How one could blame government for inflation

To put my personal value judgments out initially, I generally DO NOT think that government (through fiscal policy) can be blamed for inflation. However, among many people, and even many economists there is a feeling that government is to blame in some way. Personally, I completely blame monetary policy for the failure to control inflation – and although I think they are behaving in an appropriate way in the current crisis – I think that policy was too weak in the past, which has made things more difficult now.

However, the view that it is “the government fault” is not completely without merit. Iprent at the Standard asked me to link to a discussion of how this COULD happen, and as a result I will write a post and link to it here 🙂

The interaction of fiscal and monetary policy

Although it is the role of monetary policy to restrain inflation, the choices of the Reserve Bank are not the only policy elements that can lead to an increase in inflationary pressure.

Take interest rates as fixed (so monetary policy is not changing) and assume that the economic environment is chugging along – then a change in fiscal conditions can influence inflationary pressures.

It the simplest model of this, an increase in government spending increases “aggregate demand” (note, requires assumptions, such as a failure of strict Ricardian Equivalence and a belief that something like AD actually exists 😉 ) – thereby igniting capacity constraints and increasing the price level (by bidding up the price of limited resources).  People then take this increase in the price level partially as an indication of future growth in prices – thereby increasing inflation expectations and leading to inflation.

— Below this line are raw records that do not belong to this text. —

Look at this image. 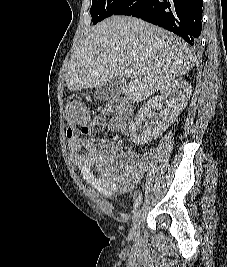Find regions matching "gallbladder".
Segmentation results:
<instances>
[{
  "instance_id": "1",
  "label": "gallbladder",
  "mask_w": 227,
  "mask_h": 267,
  "mask_svg": "<svg viewBox=\"0 0 227 267\" xmlns=\"http://www.w3.org/2000/svg\"><path fill=\"white\" fill-rule=\"evenodd\" d=\"M120 89V81L114 79L113 81L98 87L94 92V98L97 100H107L113 95H115Z\"/></svg>"
}]
</instances>
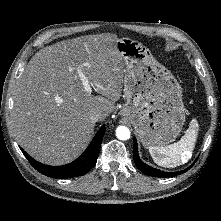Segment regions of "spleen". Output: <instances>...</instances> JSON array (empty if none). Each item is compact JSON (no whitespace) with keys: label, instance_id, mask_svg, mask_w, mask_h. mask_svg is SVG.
I'll list each match as a JSON object with an SVG mask.
<instances>
[{"label":"spleen","instance_id":"3e777b00","mask_svg":"<svg viewBox=\"0 0 221 221\" xmlns=\"http://www.w3.org/2000/svg\"><path fill=\"white\" fill-rule=\"evenodd\" d=\"M198 122L193 119L184 136L168 146H150L149 153L154 162L162 167L174 168L180 166L192 157V151L198 136Z\"/></svg>","mask_w":221,"mask_h":221}]
</instances>
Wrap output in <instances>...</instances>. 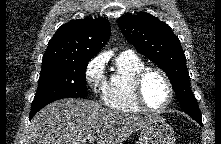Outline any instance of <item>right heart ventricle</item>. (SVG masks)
<instances>
[{
	"label": "right heart ventricle",
	"instance_id": "right-heart-ventricle-1",
	"mask_svg": "<svg viewBox=\"0 0 221 144\" xmlns=\"http://www.w3.org/2000/svg\"><path fill=\"white\" fill-rule=\"evenodd\" d=\"M144 66V62L135 54L118 55L103 97L108 107L130 113H139L143 110L134 98L133 78Z\"/></svg>",
	"mask_w": 221,
	"mask_h": 144
}]
</instances>
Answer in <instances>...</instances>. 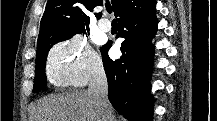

Now this doesn’t matter as long as monetary policy reacts to looser fiscal policy – as long as monetary policy and fiscal policy share information, it is the fault of monetary policy if inflationary outcomes are not met.

Sure fiscal policy can change the shape of the inflation-output trade-off, by changing the demand and capacity in different industries (eg making sections of the labour market tighter) and influencing long-term output levels, but as long as monetary policy knows that higher spending is going to happen they should react with even HIGHER interest rates.

So the problem is?

Many people believe that monetary policy was not informed about the growth in the scope and scale of government spending.  If Treasury tells the Bank that government spending will be lower than it is, then the Bank will set interest rates too low as a result – causing a greater degree of inflation.

If this is a descriptively accurate assumption, then some of the blame for the current crisis can be put on the shoulders of government.

What about productivity, and capacity constraints, and the tighter labour market!!

These issues are important in a macro sense – however, does the government really have that much ability to influence domestic productivity etc.  If we think it does then this is an important issue insofar as it influences the countries long-term growth rate – but when discussing the failure of inflation targeting it is a mute point.

If fiscal policy pushes funds down the throat of industries that are heavily capacity constrained we will see prices fly upwards – but that is a relative price effect, which stems from distributional issues, it is not inflation.  Truly, poor inflation outcomes, in of themselves, are the result of poor monetary policy.

Now I am not blaming the Bank for food and petrol price increases – these are relative price effects.  I am stating that the Bank has allowed inflation expectations out of the bag in a fundamental, wage-price setting sense.  In order to pin the blame on government we have to say that the government tricked the RBNZ – it is not sufficient to say that government spending made the Banks job harder, if this is the case it should have tried harder by lifting interest rates more.

Furthermore, the Bank should have said – higher government spending forces us to lift interest rates by more to meet our inflation target.  That way society would be able to see the trade-off associated with fiscal policy.

So the question is “why did the Bank do react sufficiently”. we can say:

  1. Because the government tricked them,
  2. Because they misinterpreted the situation,
  3. Because they just weren’t doing there job.

I’m in the second camp, and I don’t think it was just them mis-reading what was going on (I didn’t see much pressure on them by economists over 2003-2006 when the problem was festering).  To blame government you have to sit in the first camp – and I find that position untenable.

Conclusion

People can still blame the government for retarding long-term growth, if we believed that was what there policies were doing (note that there is an equity-efficiency trade-off we have to discuss here) – but I don’t think that we can successfully blame them for inflation.